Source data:
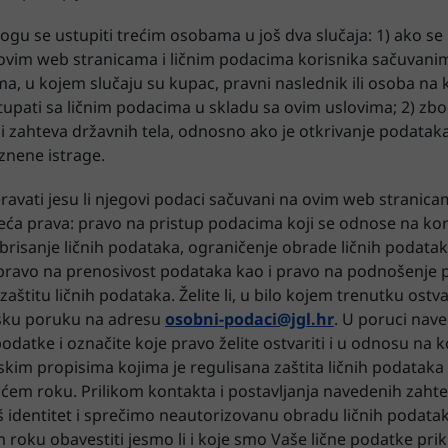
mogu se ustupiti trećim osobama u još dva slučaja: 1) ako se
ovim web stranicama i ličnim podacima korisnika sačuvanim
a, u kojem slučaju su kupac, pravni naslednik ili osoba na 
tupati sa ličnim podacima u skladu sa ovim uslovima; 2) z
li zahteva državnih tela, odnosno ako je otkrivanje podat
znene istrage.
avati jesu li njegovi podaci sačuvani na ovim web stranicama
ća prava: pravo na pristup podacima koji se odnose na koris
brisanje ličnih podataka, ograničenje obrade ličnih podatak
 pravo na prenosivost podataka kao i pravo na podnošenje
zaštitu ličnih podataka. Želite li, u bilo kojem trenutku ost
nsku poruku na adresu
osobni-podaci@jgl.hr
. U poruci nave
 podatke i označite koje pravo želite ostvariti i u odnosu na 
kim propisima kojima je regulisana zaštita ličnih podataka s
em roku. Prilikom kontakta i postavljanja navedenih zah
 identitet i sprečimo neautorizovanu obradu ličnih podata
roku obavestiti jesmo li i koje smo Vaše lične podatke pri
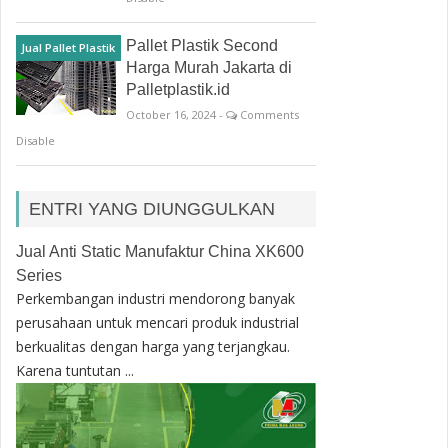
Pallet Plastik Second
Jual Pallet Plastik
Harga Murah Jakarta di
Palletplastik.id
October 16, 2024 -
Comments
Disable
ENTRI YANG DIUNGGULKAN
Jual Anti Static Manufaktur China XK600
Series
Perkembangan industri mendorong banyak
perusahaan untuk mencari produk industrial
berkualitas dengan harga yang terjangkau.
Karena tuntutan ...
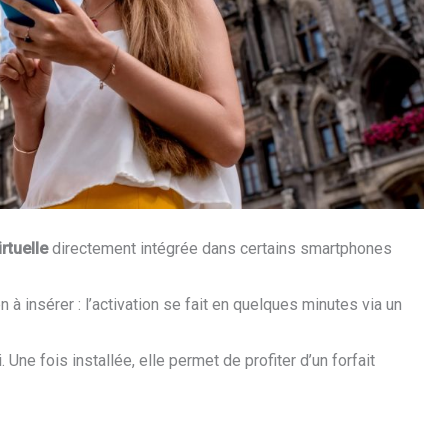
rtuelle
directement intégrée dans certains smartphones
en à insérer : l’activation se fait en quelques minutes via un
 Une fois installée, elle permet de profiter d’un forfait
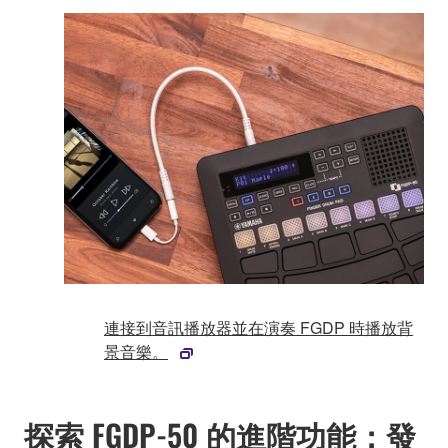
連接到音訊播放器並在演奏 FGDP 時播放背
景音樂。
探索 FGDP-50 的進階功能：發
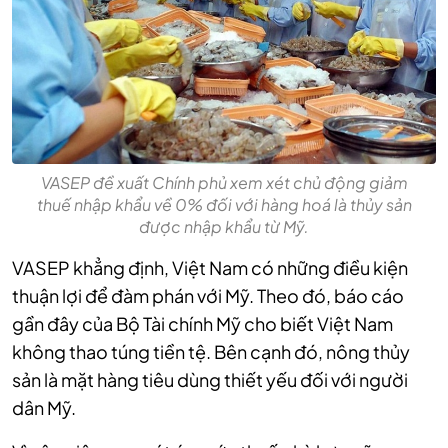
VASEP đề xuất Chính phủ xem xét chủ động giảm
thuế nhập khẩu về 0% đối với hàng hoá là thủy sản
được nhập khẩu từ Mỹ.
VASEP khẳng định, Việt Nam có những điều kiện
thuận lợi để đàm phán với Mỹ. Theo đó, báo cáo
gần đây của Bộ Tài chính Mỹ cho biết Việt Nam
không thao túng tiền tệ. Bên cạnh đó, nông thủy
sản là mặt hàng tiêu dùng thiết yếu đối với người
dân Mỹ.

What the exercise asks: Set down the entries shown above once more, exactly as they read, but without pictures.

Task response:
mogu se ustupiti trećim osobama u još dva slučaja: 1) ako se
ovim web stranicama i ličnim podacima korisnika sačuvanim
a, u kojem slučaju su kupac, pravni naslednik ili osoba na 
tupati sa ličnim podacima u skladu sa ovim uslovima; 2) z
li zahteva državnih tela, odnosno ako je otkrivanje podat
znene istrage.
avati jesu li njegovi podaci sačuvani na ovim web stranicama
ća prava: pravo na pristup podacima koji se odnose na koris
brisanje ličnih podataka, ograničenje obrade ličnih podatak
 pravo na prenosivost podataka kao i pravo na podnošenje
zaštitu ličnih podataka. Želite li, u bilo kojem trenutku ost
nsku poruku na adresu
osobni-podaci@jgl.hr
. U poruci nave
 podatke i označite koje pravo želite ostvariti i u odnosu na 
kim propisima kojima je regulisana zaštita ličnih podataka s
em roku. Prilikom kontakta i postavljanja navedenih zah
 identitet i sprečimo neautorizovanu obradu ličnih podata
roku obavestiti jesmo li i koje smo Vaše lične podatke pri
Pallet Plastik Second
Jual Pallet Plastik
Harga Murah Jakarta di
Palletplastik.id
October 16, 2024 -
Comments
Disable
ENTRI YANG DIUNGGULKAN
Jual Anti Static Manufaktur China XK600
Series
Perkembangan industri mendorong banyak
perusahaan untuk mencari produk industrial
berkualitas dengan harga yang terjangkau.
Karena tuntutan ...
rtuelle
directement intégrée dans certains smartphones
en à insérer : l’activation se fait en quelques minutes via un
 Une fois installée, elle permet de profiter d’un forfait
連接到音訊播放器並在演奏 FGDP 時播放背
景音樂。
探索 FGDP-50 的進階功能：發
VASEP đề xuất Chính phủ xem xét chủ động giảm
thuế nhập khẩu về 0% đối với hàng hoá là thủy sản
được nhập khẩu từ Mỹ.
VASEP khẳng định, Việt Nam có những điều kiện
thuận lợi để đàm phán với Mỹ. Theo đó, báo cáo
gần đây của Bộ Tài chính Mỹ cho biết Việt Nam
không thao túng tiền tệ. Bên cạnh đó, nông thủy
sản là mặt hàng tiêu dùng thiết yếu đối với người
dân Mỹ.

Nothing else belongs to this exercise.